In this small country church, there was a man, “brother Jones,” who would respond to the invitation and asked to be baptized at every gospel meeting (revival). On this particular Sunday, the visiting minister had preached a stirring sermon and when he asked for responses to the invitation, brother Jones hurried to the front. Everyone knew what brother Jones wanted. As the visiting preacher began to announce brother Jones’ intentions, a voice from the back of the room called out, “Don’t do it preacher. He leaks!” Why did this person feel that he needed to be baptized every time the invitation was issued?

We have all known people who had every right to be happy and secure in their relationship with God. But instead they go through life downcast and, whether expressed or not, doubt that they will ever make it passed those pearly gates into heaven. They never say confidently, “Yes! I am saved!” “Yes! I am going to heaven!” Instead they use phrases like, “I hope so.” I think so.” “I’m doing the best I can.” Their words and their tone of voice betray their thinking that, “No matter how hard I try, I’m just not ever going to make it into heaven.”

Now there are a variety of reasons people feel this way but in many cases, somewhere in their past is “That One Sin.” It is some sin or incident in their past that continues to drag them down spiritually.
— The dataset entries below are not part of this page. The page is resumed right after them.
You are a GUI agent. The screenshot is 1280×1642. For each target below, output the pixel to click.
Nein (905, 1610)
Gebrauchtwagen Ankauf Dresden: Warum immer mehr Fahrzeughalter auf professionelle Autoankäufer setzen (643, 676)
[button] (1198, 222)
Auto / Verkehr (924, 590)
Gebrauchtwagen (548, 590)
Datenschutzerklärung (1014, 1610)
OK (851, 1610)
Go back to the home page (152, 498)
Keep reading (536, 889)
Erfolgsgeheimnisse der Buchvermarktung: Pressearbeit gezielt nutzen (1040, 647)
Like a ship that is dragging its anchor or like a person trying to swim with weights on his ankles. No matter how hard that person swims, he is pulled under the water again and again. It is a weight that over time, becomes heavier and heavier and requires more and more of their time and energy until they are pulled under for the last time and drown.
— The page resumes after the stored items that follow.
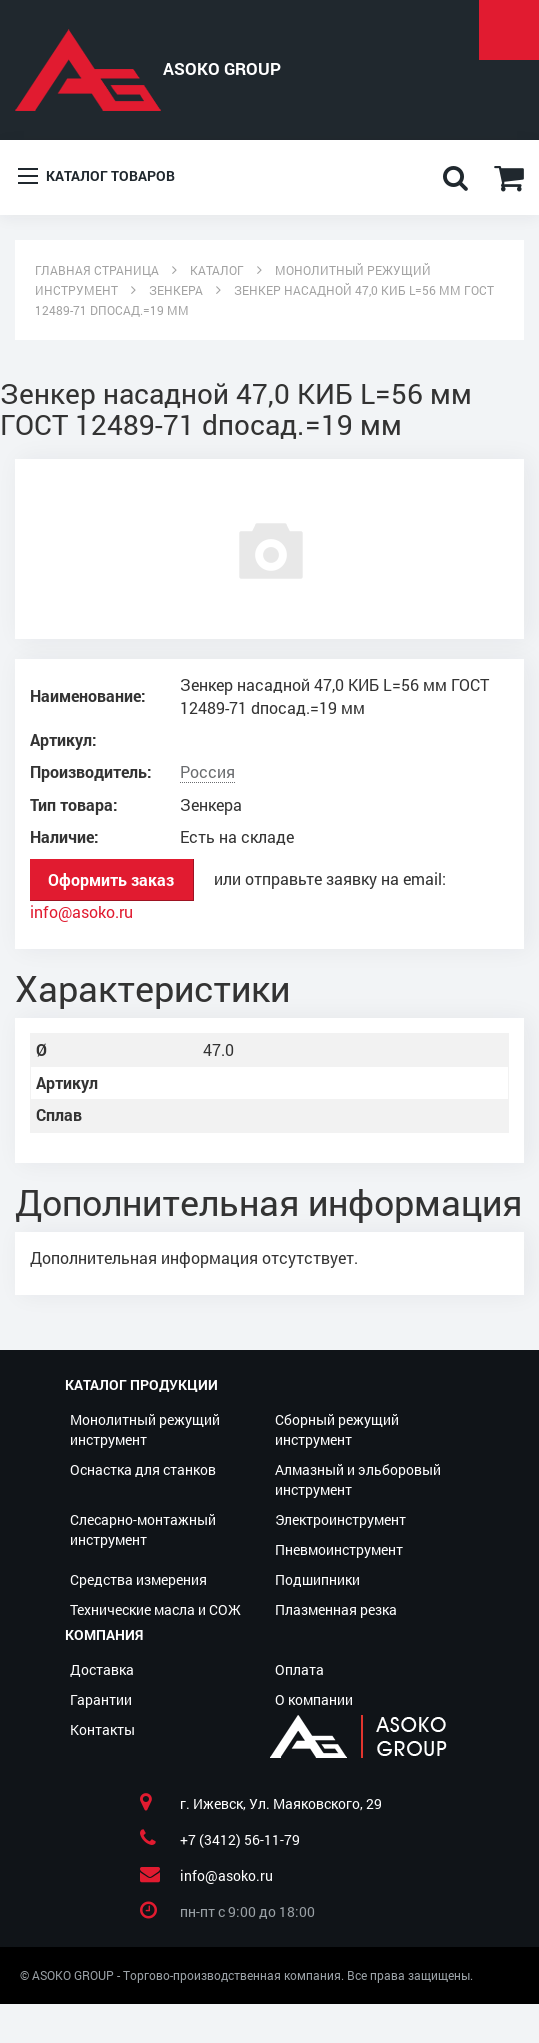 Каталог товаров (96, 177)
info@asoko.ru (81, 912)
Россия (207, 772)
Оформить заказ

Who has this problem? Ironically the people who probably need to worry the most, don’t. Those people who go out Saturday night drinking and sleep off their hangover on Sunday don’t have this problem. They are too busy enjoying their sin. The people who are burdened down with their past sins are:

1. Our most faithful members. The ones who are the hardest workers. The ones who never miss a service. They are trying so hard to be good faithful Christians but they never seem to be able to do enough to erase “That One Sin” from their past.
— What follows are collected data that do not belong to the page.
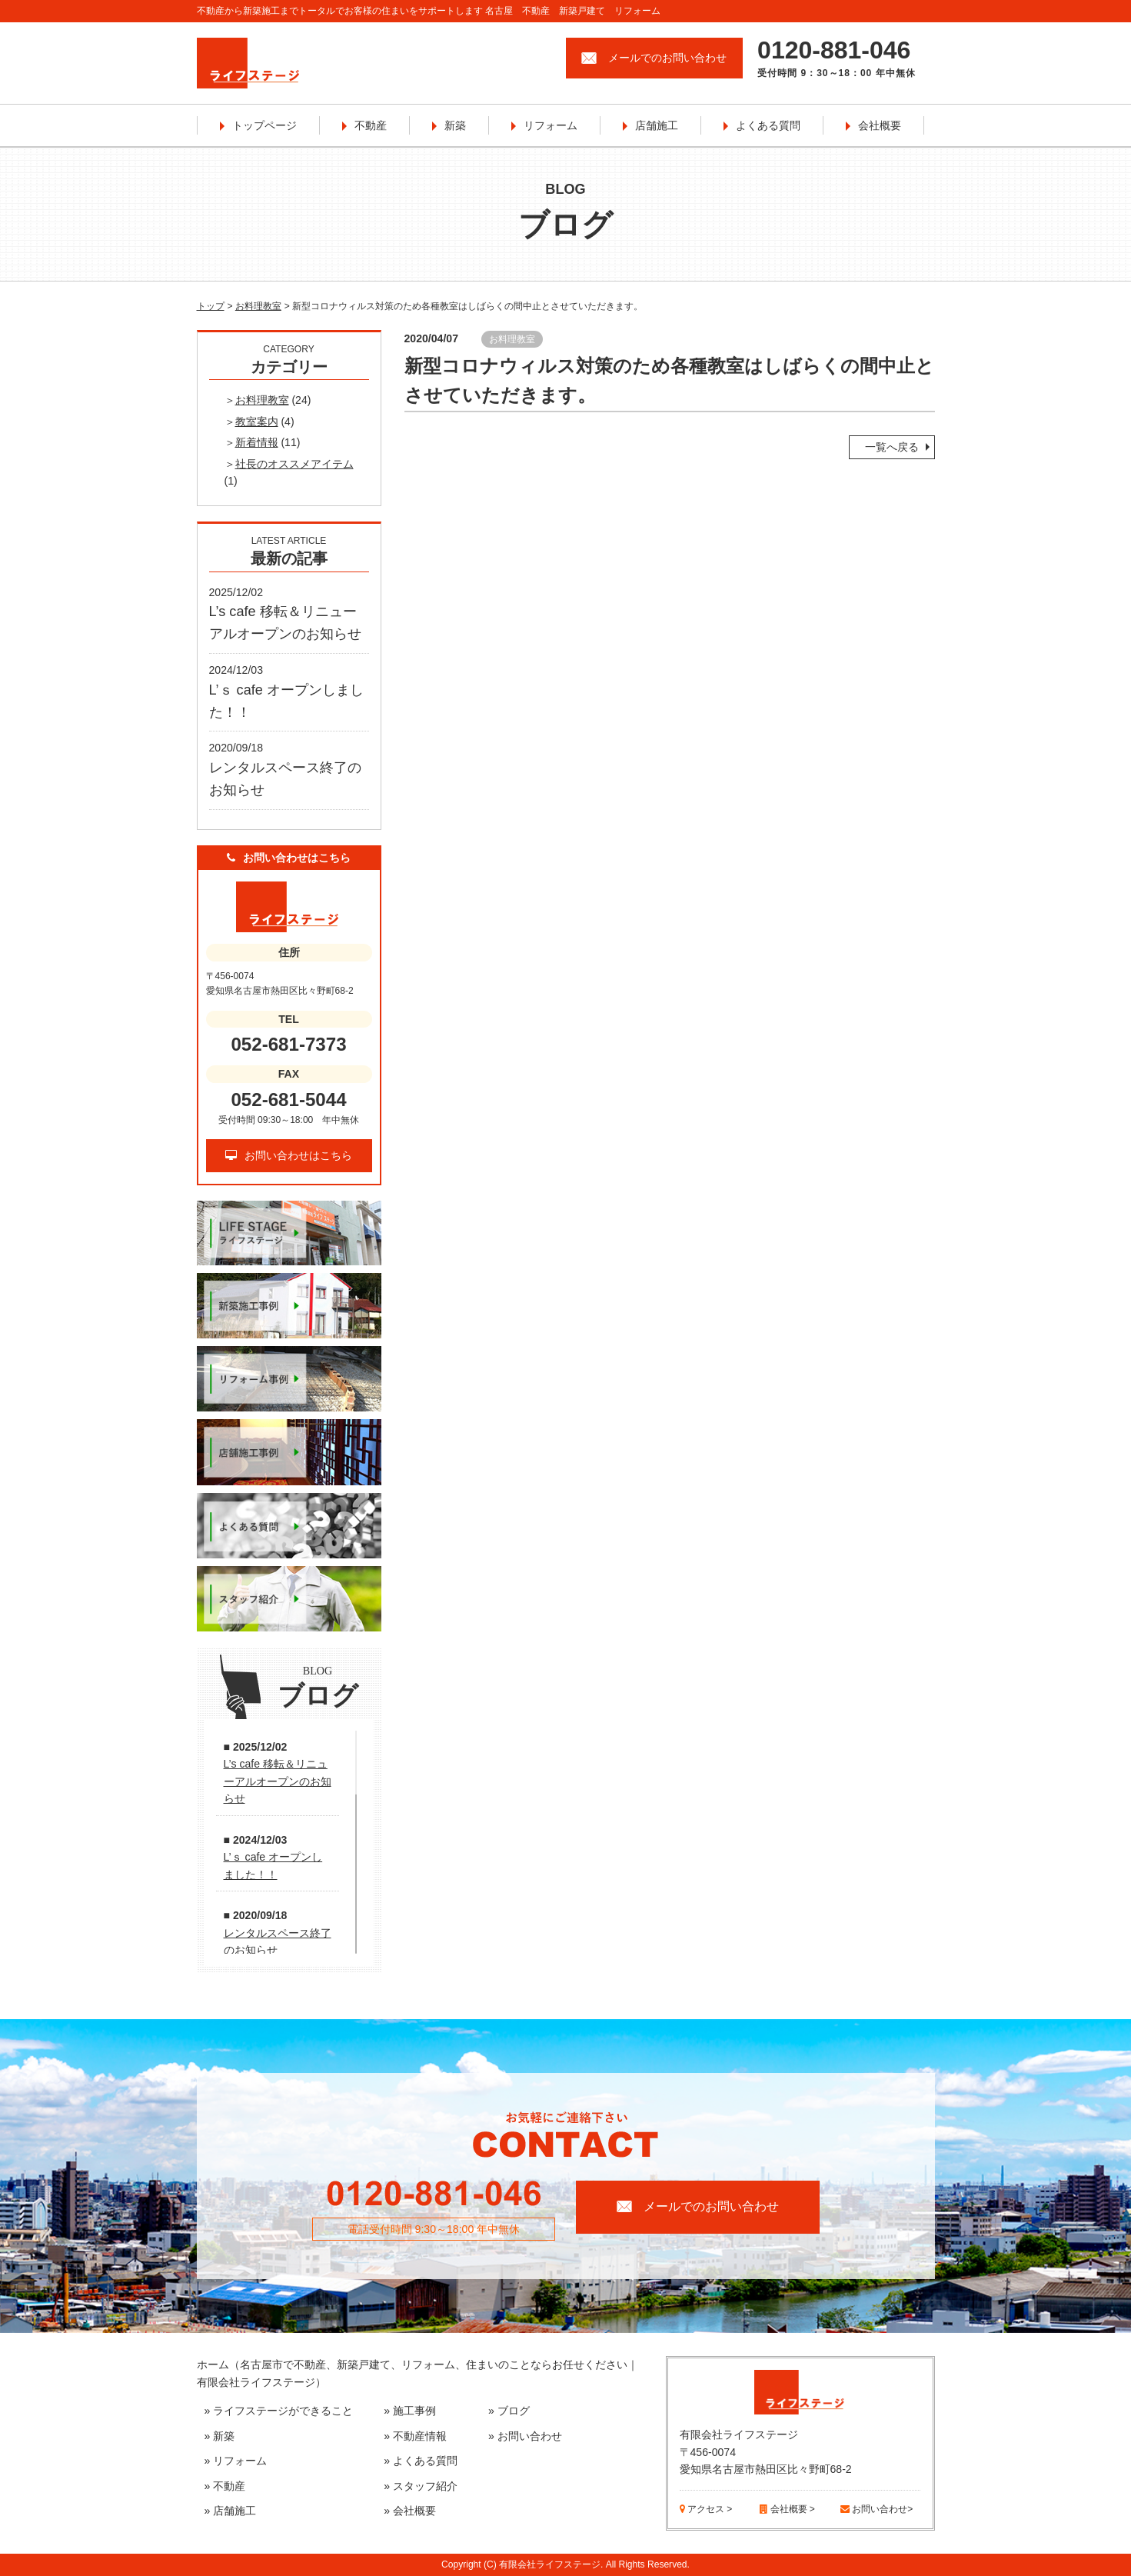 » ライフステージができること (279, 2410)
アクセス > (706, 2509)
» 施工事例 (410, 2410)
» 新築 (220, 2436)
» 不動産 (225, 2486)
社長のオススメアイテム (294, 464)
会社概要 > (787, 2509)
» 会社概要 (410, 2510)
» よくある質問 (420, 2460)
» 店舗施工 (231, 2510)
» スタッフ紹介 (420, 2486)
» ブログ (509, 2410)
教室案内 (256, 421)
2. The ones who used to be faithful but have given up and gone away from the church. They tried so hard to be faithful but finally the struggle became to great and they just gave up. “That One Sin” finally got the best of them.

3. The ones who just plod along in their Christian lives. Like an old mule or oxen pulling a plow. They are just putting one foot in front of another. They are Christians but show none of the joy of Christ in their face or their lives. Their present lives are absent of joy because they dwell on “That One Sin” in their past. They would say, “Yes, I know I am good now but in the past I was so bad.”

ILLUS: A chaplain at a state mental hospital tells of a patient at the state hospital who had an encounter with another girl in her dorm room at college. The patient had been a student at a Christian college. She had not gone home for Christmas because of her job. A few other girls also did not go home. To conserve energy, the college moved all the girls into rooms clustered at one part of the dorm. This young woman was sharing her room with another young woman. One cold winter night, the heat went out and they huddled together in one bed to keep warm. During the night they engaged in activities that both knew were wrong. As the years went by, that one incident began to weigh so heavily on this young woman’s mind and conscience that she was driven to the point of insanity. “That One Sin” had destroyed an otherwise wonderful Christian life.

People with the “That One Sin” syndrome tend to spend a great deal of time analyzing and scrutinizing “That One Sin” and their role in it. And they always see themselves as totally guilty. The sin that weighs so heavily on their souls could be something they did. It could be something they did not do. It might even be something that happened to them and someone else had convinced them that it was their fault that this bad thing happened to them.

This happens many times with victims of abuse such as spousal abuse, incest or rape. In their guilt and shame, they walk around with an invisible “Scarlet Letter” hung around their neck. We can’t see it but they can. It is a big red “G.” Guilty, guilty, guilty.